Woher kommt das? Der Stadtrat der Stadt Bamberg zeichnet sich als gewähltes Gremium unter anderem dadurch aus, dass seine Mitglieder gehobenen Alters sind. In weiten Teilen deutlich jenseits der fünfzig Jahre. Diese Tatsache und womöglich auch die, dass bald Wahlen anstehen, führt meiner Meinung nach dazu, dass ein unerhörter Klientelismus ausbricht. Die Mitglieder des Stadtrates hören - ein durchaus normales soziales Phänomen - vor allem auf ihre "Peergroups". Erwartungsgemäß ebenfalls Menschen entsprechenden Alters, vielleicht auch entsprechenden Gesellschaftsmilieus, vor allem aber eher konservativ. Alle anderen Gruppierungen werden ausgeblendet. Und bitte: Wer mir erzählt, dass sich der Stadtrat regelmäßig auch in den jüngeren Wählergruppen bewegt, den möchte ich im ersten Moment doch anzweifeln. Offenbar haben die Stadträte vergessen wie es war, als sie jung waren oder etwas später eine junge Familie gründeten.

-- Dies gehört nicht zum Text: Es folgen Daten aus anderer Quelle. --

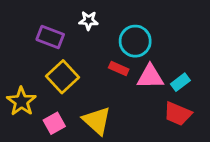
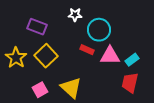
white star: (89, 21) -> (75, 15), moved
yellow star: (21, 101) -> (16, 58), moved
red trapezoid: (178, 114) -> (130, 83), turned 80

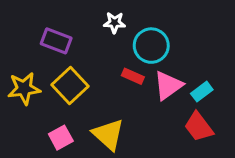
pink triangle: (110, 56) -> (168, 85), turned -35
yellow star: (16, 58) -> (24, 88), turned 30
red trapezoid: (130, 83) -> (199, 127), turned -50

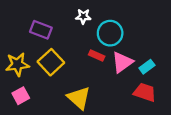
red trapezoid: (199, 127) -> (145, 92), turned 145
pink square: (61, 138) -> (21, 96), moved

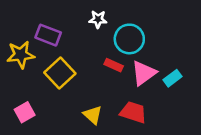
yellow star: (17, 64) -> (21, 55), moved
red trapezoid: (145, 92) -> (133, 112), moved
yellow triangle: (79, 98) -> (93, 115), size x0.7

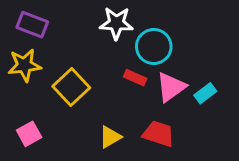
white star: (98, 19) -> (116, 23), size x1.5
purple rectangle: (48, 35) -> (32, 25), moved
yellow triangle: (93, 115) -> (110, 137), turned 48

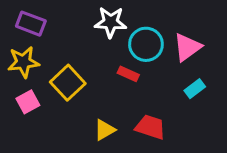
pink triangle: (171, 87) -> (187, 47), moved
pink square: (29, 134) -> (28, 102), moved

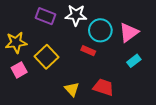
purple rectangle: (31, 24) -> (45, 16), moved
yellow triangle: (105, 130) -> (72, 89), turned -42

Nun ist es aber so, dass genau diese "älteren Peergroups" die Stadt Bamberg wohl am liebsten in Watte packen und konservieren möchten. Bamberg soll zum Stillleben werden. Damit alles schön und gemütlich ist. Und ja kein Lärm, bitte. Vor allem nicht diese Jugend-Musik. Rock und Blues. Jazz ... vielleicht, aber auch bitte nur leise. Denn Amüsement gehört vor die Stadtmauern. In der Stadt fühlen sich die Anwohner (generell) davon gestört.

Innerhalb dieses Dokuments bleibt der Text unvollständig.